Menurut Ketua DPD REI DKI Jakarta, Arvin F Iskandar, kontribusi developer di antaranya adalah dengan penyediaan real estat lewat pendekatan properti hijau (green property).
Selain itu, kata Arvin F Iskandar, menyiapkan prasarana melalui pendekatan infrastruktur hijau (green infrastructure).
“Pendekatan properti hijau dilakukan melalui penataan ruang kawasan yang berorientasi hijau, konsep desain bangunan yang berupaya mereduksi konsumsi energi dan air, tersedianya ruang terbuka hijau yang memadai, serta konektifitas atau pengintegrasian proyek dengan akses transportasi umum,” kata Arvin F Iskandar dalam siaran pers yang dilihat landbank.co.id, Kamis, 30 November 2023.
Terkait pendekatan infrastruktur hijau, jelas dia, dilakukan dengan membuat infrastruktur yang mendukung gaya hidup hijau seperti banyaknya akses bagi pejalan kaki dan pesepeda.
Lalu, adanya sarana peresapan air dan sistem pengelolaan air bersih kotor, pengelolaan air yang efisien dengan konsep reduce-reuse-recycle dan tersedianya sistem pengelolaan sampah sejak dari rumah.
Saking seriusnya perhatian para developer, Rapat Kerja Daerah (Rakerda) DPD REI DKI Jakarta tahun 2023 di Hotel JS Luwansa, Jakarta, Rabu, 29 November 2023 mengusung tema “Bersinergi untuk Jakarta Hijau Ramah Lingkungan”.
“Tidak cukup dilakukan oleh pemerintah saja atau dengan solusi skala warga. Diperlukan sinergi yang erat antara pemerintah, swasta dan masyarakat (Public-Private-Community Partnership),” tegas Arvin.

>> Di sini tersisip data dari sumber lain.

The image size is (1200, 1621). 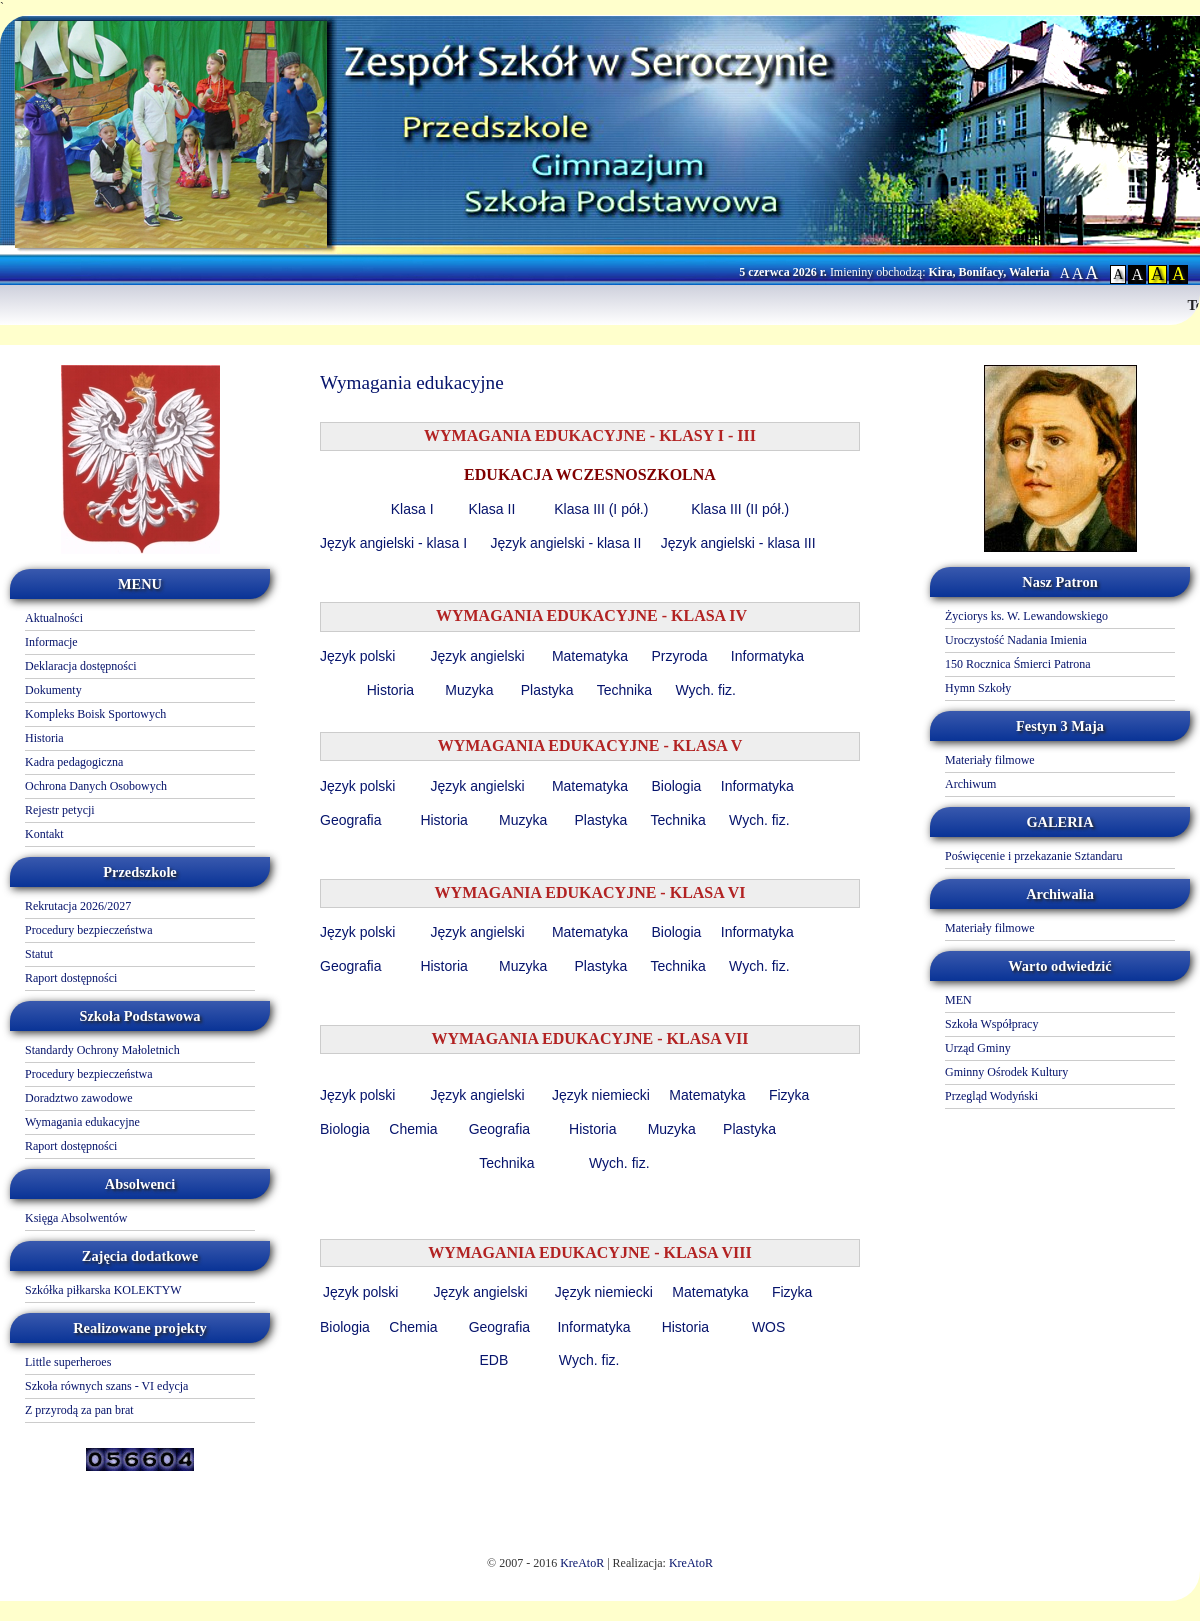 What do you see at coordinates (991, 1096) in the screenshot?
I see `Przegląd Wodyński` at bounding box center [991, 1096].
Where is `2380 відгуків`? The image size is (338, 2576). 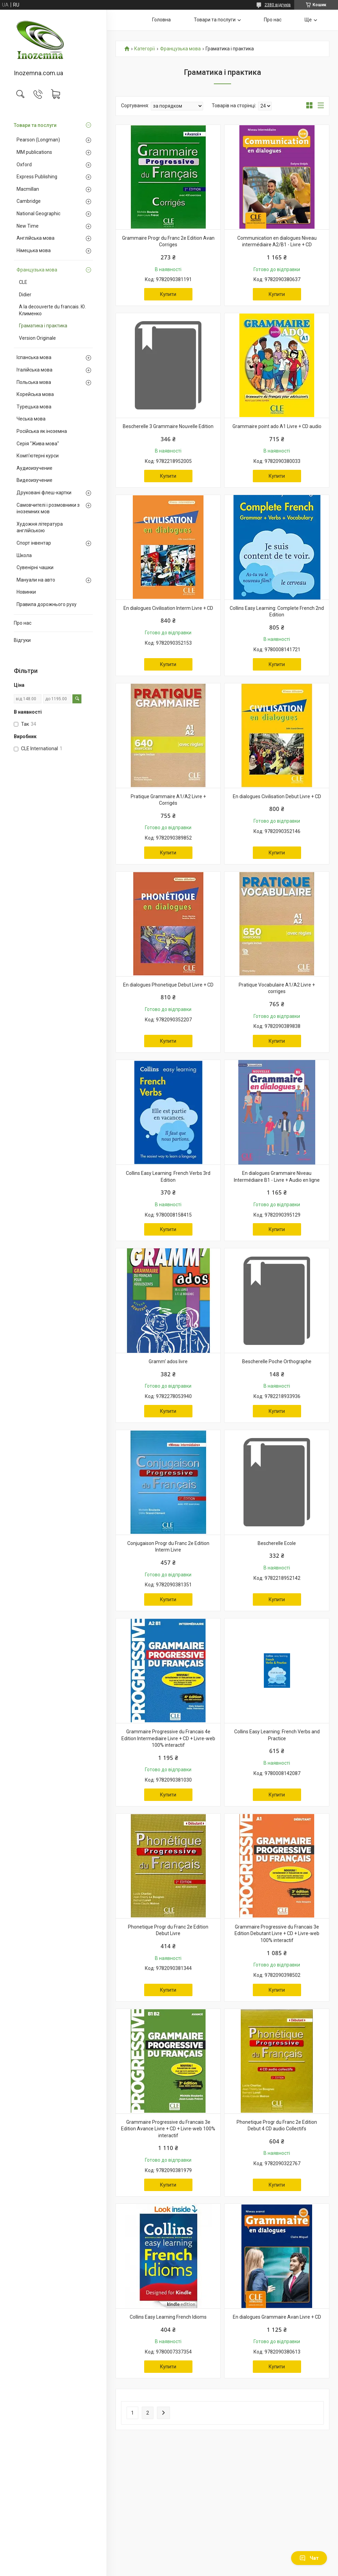 2380 відгуків is located at coordinates (278, 4).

Afan Adriansyah Idris, asisten Pembangunan dan Lingkungan Hidup Sekretaris Daerah Provinsi DKI Jakarta yang mewakili Gubenur DKI Jakarta mengatakan bahwa Pemerintah Provinsi DKI Jakarta menargetkan penurunan emisi gas rumah kaca (GRK) pada 2030 sebesar 50%.
Selain itu, Pemprov DKI Jakarta juga menargetkan nol emisi pada 2050.
“Kota Jakarta ditargetkan menjadi kota berketahanan iklim pada tahun 2030. Menjadi kota berketahanan iklim berarti Jakarta tidak hanya berkomitmen untuk menurunkan emisi gas rumah kaca hingga 30% dan target sebesar 50% pada tahun 2030, tetapi juga target untuk mencapai Net Zero Emission pada tahun 2050,” ujar dia.